By The Nightlife Blogger, PubClub.com
As I sit here at my laptop, I am wearing jeans, a mock turtleneck, sweatshirt and craving an Irish Coffee or coffee schnapps.
It’s cold, you see, and I don’t function well in cold weather. I’m a warm weather beach bum at heart. The only time I tolerate cold weather when I’m at a ski resort. That’s because I enjoy skiing, ski apres, post-apres Jacuzzi time and the nightlife. Otherwise, I’m bundled up, take half-hour hot showers and want to be drinking something to provide me with warmth.
Part of it has to do with the fact that during my senior year in high school in Knoxville, TN, the weather did not rise above freezing for an entire month. I used to have to go out in the morning with a hot cup of water to un-freeze the door handles of my car. But my displeasure for cold weather really took hold when I moved to Southern Califonia. It was here that I became xxx to cold weather (I feel the same way about hot weather; Southern Californians are most confortable when the temperature is between 72-78 degrees. Which is most days, by the way).
Living in Southern Calfiornai is also when I began to apprecate ski resorts. I, along with friends and my girlfriend at the time, would make weekend trips from Los Angeles to Big Bear. That was a blast, but then I discovered Mammoth Mountain.
That is when I was first introduced to the concept of ski apres, and at the time THE off-the-slopes bar was the Yodler. We would go up in big groups – President’s Day Weekend trips became an annual ritual – and party more than we skiied. Tho the skiing was spectacular; Mammoth has trails for all levels (I’m an intermediate), which made the ski apres and subsequent Jacuzzi-then-bars even better. That was almost a reward for a great day of skiing, or snowboarding for others.

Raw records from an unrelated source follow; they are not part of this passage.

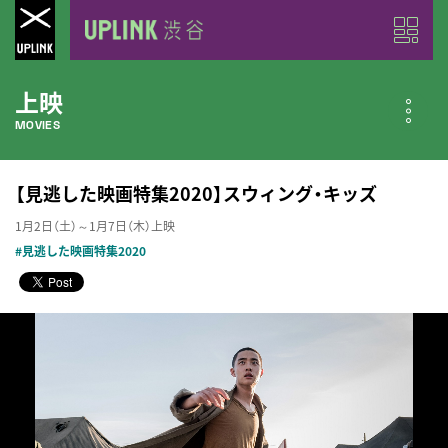
上映
MOVIES
公開中の作品
【見逃した映画特集2020】スウィング・キッズ
NOW PLAYING
1月2日（土）～1月7日（木）上映
#見逃した映画特集2020
近日公開の作品
COMING SOON
今月のスケジュール
MONTHLY SCHEDULE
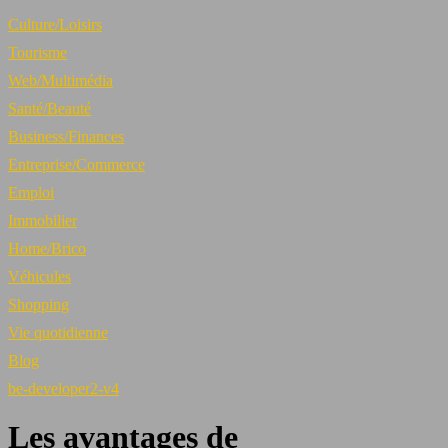
Culture/Loisirs
Tourisme
Web/Multimédia
Santé/Beauté
Business/Finances
Entreprise/Commerce
Emploi
Immobilier
Home/Brico
Véhicules
Shopping
Vie quotidienne
Blog
be-developer2-v4
Les avantages de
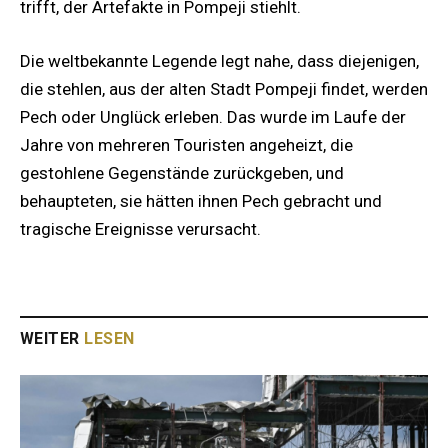
trifft, der Artefakte in Pompeji stiehlt.
Die weltbekannte Legende legt nahe, dass diejenigen,
die stehlen, aus der alten Stadt Pompeji findet, werden
Pech oder Unglück erleben. Das wurde im Laufe der
Jahre von mehreren Touristen angeheizt, die
gestohlene Gegenstände zurückgeben, und
behaupteten, sie hätten ihnen Pech gebracht und
tragische Ereignisse verursacht.
WEITER
LESEN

I later experienced many of the same joys in Whistler – I covered the 2010 Vancouver Olympics and spent several pleasant days in Whistler, even drinking several beers with what turned out to be the Gold Medal-winning German bobsled team – has an absolute blast with friends in Mont Tremblant on the other side of Canada, and experienced skiing in the Swiss Alps at a cool little village called Saas-Fee.
The Swiss also introduced me to a post-ski drink called coffee schnapps, and it’s now my go-to drink at ski resorts. I also did a Forest Fondue, which is a uniquely Swiss experience and one I’ll always treasure.
But to be cold without the thrill of skiing, without being around a group of fun friends on the slopes or in the bars (or even the condo telling funny stories about each other), with just the cold and the wind to greet me well, it’s just not my thing.